If a tree falls in the forest and no one is there to hear it, does it make a sound?
With the upcoming Guanyin session, many of us at CTTB will be spending the week contemplating the nature of sound. Just as the Buddha was pragmatically agnostic when questioned about a world beyond perception, the Bodhisattva Guanyin also chose to investigate such issues through inquiries that directly address the meaning of the human condition: What would our experience be like if we listened as if each moment were completely new? Stated more formally, one would ask: If a sound arises, and the listener makes no distinctions of difference from mental habituations of the past, does the mind give rise to dharmas?
Looking closely, particles appear to exist as anything but discrete…. If one observes a single atom without perceiving its interconnected nature, is it really there?
Traditionally, science addresses such questions by disregarding anything outside of the empirical world.
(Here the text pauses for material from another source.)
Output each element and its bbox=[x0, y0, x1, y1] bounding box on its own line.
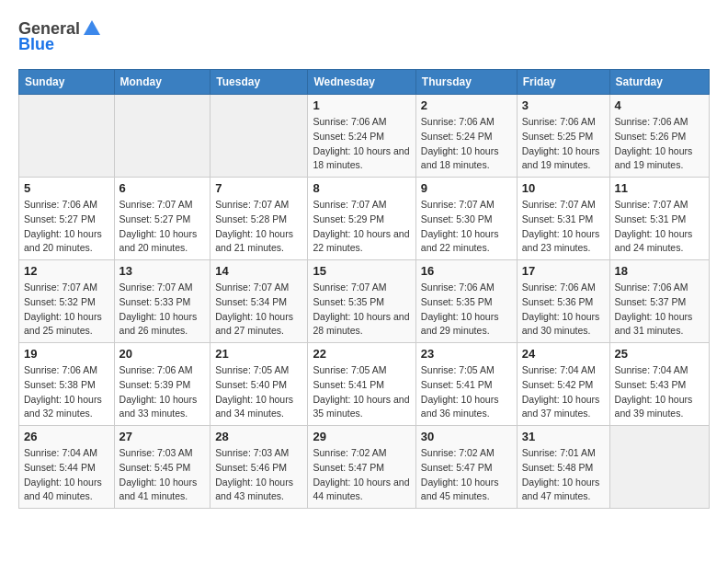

In science, sound is a vibration, and if a person measures it, it exists. Science claims to not be concerned with human meaning — but it turns out that this approach is not so clean-cut. Many findings in the quantum mechanical world require that scientists begin to question human meaning, and even the scientific process itself. Werner Heisenberg’s uncertainty principle, for example, points out the problem of assuming that the world exists as discrete, measurable values. Looking closely, particles appear to exist as anything but discrete, rather distributed across all time and space as interconnected waves of energy. If one observes a single atom without perceiving its interconnected nature, is it really there? Contrary to our intuition, science and logic tell us that there is actually nothing there at all.
The field of musical acoustics, because it also attempts to discretely measure distributed properties of waves, encounters the same problem as quantum mechanics. For example, it’s widely understood that high pitches are more accurately perceived than low pitches over short durations.
Why is this? In order for a sound to have pitch, it must have a waveform with frequency, which means that it must repeat over time. The more frequently a waveform repeats, the more information it contains about its frequency. Because of this, more information is contained in high frequencies than in low frequencies over the same duration.
For better or worse, a sound can only contain the meaning of frequency if someone observes it and makes distinctions, looking for differences and comparisons with past experience.
It follows that in order to determine the entire harmonic spectrum of a sound wave, one would have to listen for an infinitely long duration, listening for differences as each waveform repeats in order to discern every harmonic. This is not only problematic in practice, but also conceptually: Although counterintuitive, the mathematical definition of frequency requires that it can only be exactly known over infinite spans of time. For better or worse, a sound can only contain the meaning of frequency if someone observes it and makes distinctions, looking for differences and comparisons with past experience. But without understanding all of time and space, what a sound actually “is,” as we imagine it, can never be known exactly. Both our perception and our idea of pitch are practically and conceptually flawed, and so the meaning that we create from them can only ever be a false shadow of reality.
Unlike quantum mechanical phenomena, both sound and their corresponding dharmas are directly perceived in the ordinary realm of human experience.
Rather than a seeing this as a curse, we could see it as a blessing. A person might want to understand how the mind perceives a world existing in terms of discrete times, places, and states, when empirically it appears that this is not the case. In Buddhist practice, we investigate this problem directly through the mind. As the Śūraṅgama Sūtra suggests, sound might actually be the best way to directly perceive the mind’s process as it interacts with the illusion of the sensory world. Unlike quantum mechanical phenomena, both sounds and their corresponding dharmas are directly perceived in the ordinary realm of human experience. We are constantly using our ears and our bodies to interpret sound waves as discrete mental events, or dharmas, our basic units of meaning. If we listen closely and carefully, we should also be able to perceive the process of this interpretation as it happens; and, according to Guanyin, to use this contemplation to see profoundly into the workings of the mind:
“I began with a practice based on the enlightened nature of hearing. First I redirected my hearing inward in order to enter the current of the sages. Then external sounds disappeared. With the direction of my hearing reversed and with sounds stilled, both sounds and silence cease to arise. So it was that, as I gradually progressed, what I heard and my awareness of what I heard came to an end. Even when that state of mind in which everything had come to an end disappeared, I did not rest. My awareness and the objects of my awareness were emptied, and when that process of emptying my awareness was wholly complete, then even that emptying and what had been emptied vanished. Coming into being and ceasing to be themselves ceased to be. Then the ultimate stillness was revealed.”